Journal of Visual Communication and Image Representation Special Issue – Call for Papers
Journal of Visual Communication and Image Representation Special Issue on
Multimodal Learning for Visual Intelligence: From Emerging Techniques to Real-World Applications
In recent years, the integration of vision with complementary modalities such as language, audio, and sensor signals has emerged as a key enabler for intelligent systems that operate in unstructured environments. The emergence of foundation models and cross-modal pretraining has brought a paradigm shift to the field, making it timely to revisit the core challenges and innovative techniques in multimodal visual understanding.

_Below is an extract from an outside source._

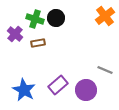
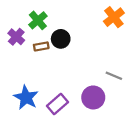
black circle: (56, 18) -> (61, 39), moved
green cross: (35, 19) -> (38, 20), turned 30
purple rectangle: (58, 85) -> (57, 104), moved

This Special Issue aims to collect cutting-edge research and engineering practices that advance the understanding and development of visual intelligence systems through multimodal learning. The focus is on the deep integration of visual information with complementary modalities such as text, audio, and sensor data, enabling more comprehensive perception and reasoning in real-world environments. We encourage contributions from both academia and industry that address current challenges and propose novel methodologies for multimodal visual understanding.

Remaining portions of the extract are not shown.